▶ [Task brief]:
Emit a verbatim copy of the lines below from the line with "은 고민을 하고 계신가요? 시장의 기회" through the line with "3009 働く乗り物バース", excluding pictures and everything outside that range.

▶ [Task material]:
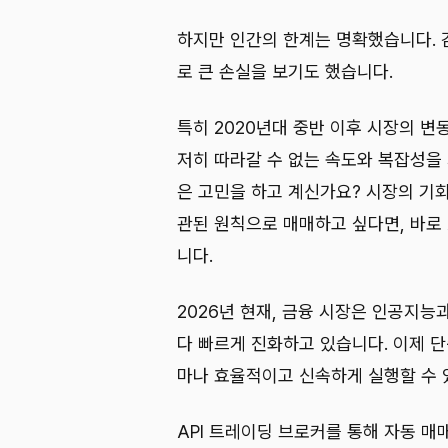
하지만 인간의 한계는 명확했습니다. 
로 큰 손실을 보기도 했습니다.
특히 2020년대 중반 이후 시장의 변
저히 따라갈 수 없는 속도와 복잡성을
은 고민을 하고 계신가요? 시장의 기회
관된 원칙으로 매매하고 싶다면, 바로 
니다.
2026년 현재, 금융 시장은 인공지능
다 빠르게 진화하고 있습니다. 이제 단순
마나 효율적이고 신속하게 실행할 수 
API 트레이딩 브로커를 통해 자동 매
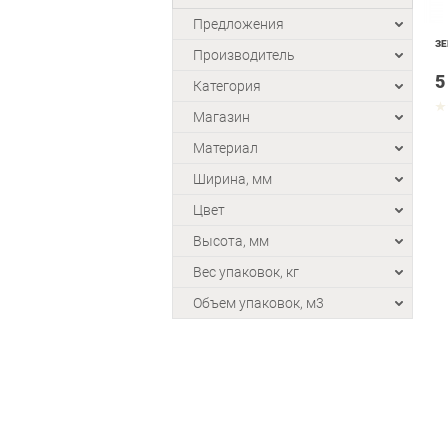
Предложения
ЗЕ
Производитель
5
Категория
Магазин
Материал
Ширина, мм
Цвет
Высота, мм
Вес упаковок, кг
Объем упаковок, м3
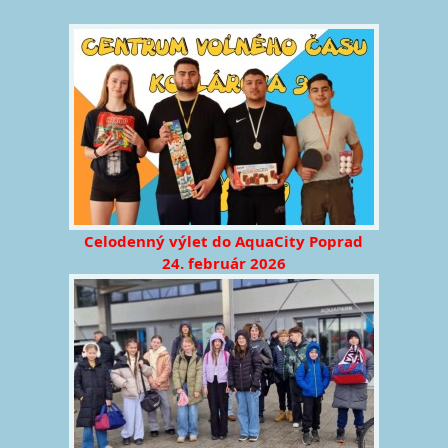
Celodenný výlet do AquaCity Poprad
24. február 2026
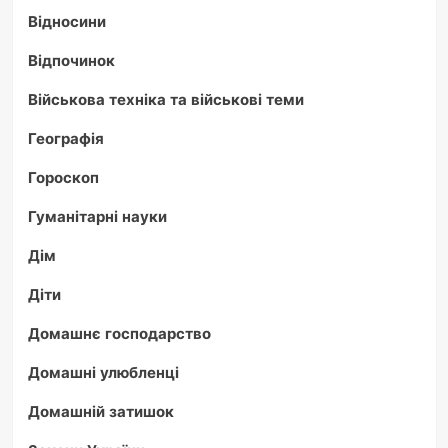
Відносини
Відпочинок
Військова техніка та військові теми
Географія
Гороскоп
Гуманітарні науки
Дім
Діти
Домашнє господарство
Домашні улюбленці
Домашній затишок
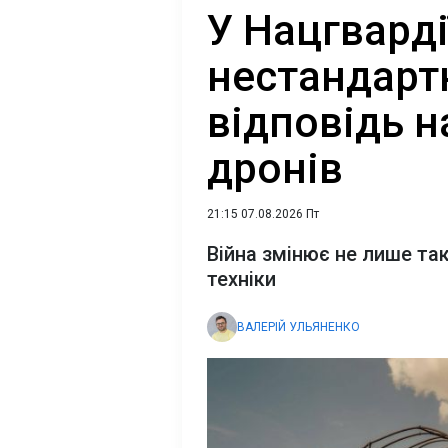
У Нацгварді
нестандартн
відповідь н
дронів
21:15 07.08.2026 Пт
Війна змінює не лише так
техніки
ВАЛЕРІЙ УЛЬЯНЕНКО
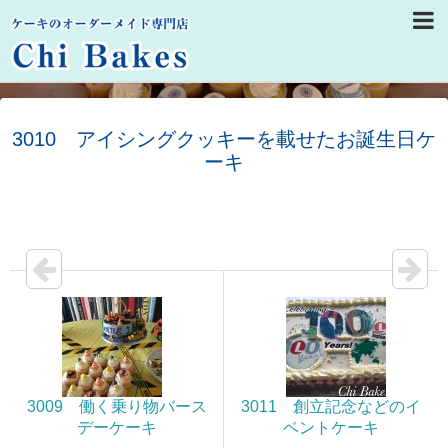
3010 アイシングクッキーを載せたお誕生日ケ
ーキ
3009 働く乗り物バース
3011 創立記念などのイ
デーケーキ
ベントケーキ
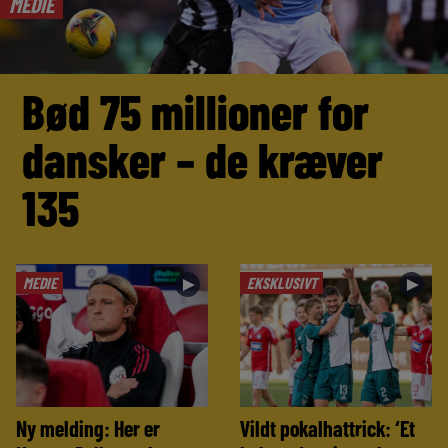
MEDIE
Bød 75 millioner for
dansker – de kræver
135
MEDIE
EKSKLUSIVT
►
►
Ny melding: Her er
Vildt pokalhattrick: ‘Et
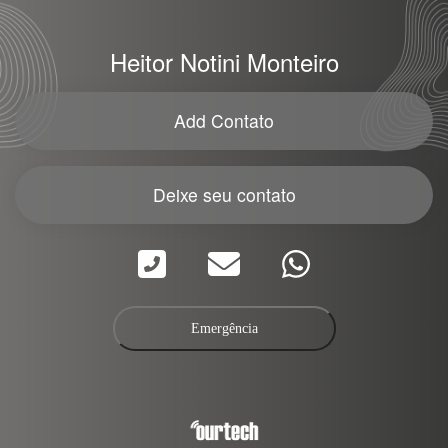
Heitor Notini Monteiro
Add Contato
Deixe seu contato
Emergência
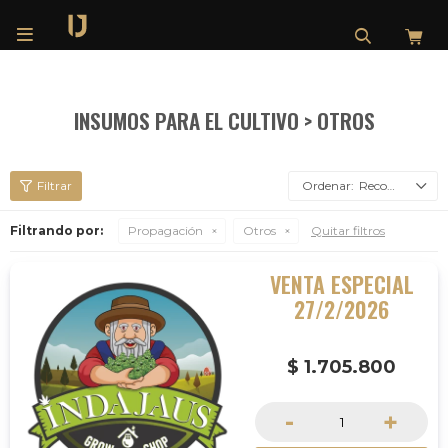

INSUMOS PARA EL CULTIVO > OTROS
Recomendados
Filtrando por:
Propagación
Otros
Quitar filtros
VENTA ESPECIAL
27/2/2026
$
1.705.800
-
+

▶ [Completed task]:
은 고민을 하고 계신가요? 시장의 기회
관된 원칙으로 매매하고 싶다면, 바로 
니다.
2026년 현재, 금융 시장은 인공지능
다 빠르게 진화하고 있습니다. 이제 단순
마나 효율적이고 신속하게 실행할 수 
API 트레이딩 브로커를 통해 자동 매
Предложения
ЗЕ
Производитель
5
Категория
Магазин
Материал
Ширина, мм
Цвет
Высота, мм
Вес упаковок, кг
Объем упаковок, м3
Celodenný výlet do AquaCity Poprad
24. február 2026
Відносини
Відпочинок
Військова техніка та військові теми
Географія
Гороскоп
Гуманітарні науки
Дім
Діти
Домашнє господарство
Домашні улюбленці
Домашній затишок
У Нацгварді
нестандартн
відповідь н
дронів
21:15 07.08.2026 Пт
Війна змінює не лише так
техніки
ВАЛЕРІЙ УЛЬЯНЕНКО
3010 アイシングクッキーを載せたお誕生日ケ
ーキ
3009 働く乗り物バース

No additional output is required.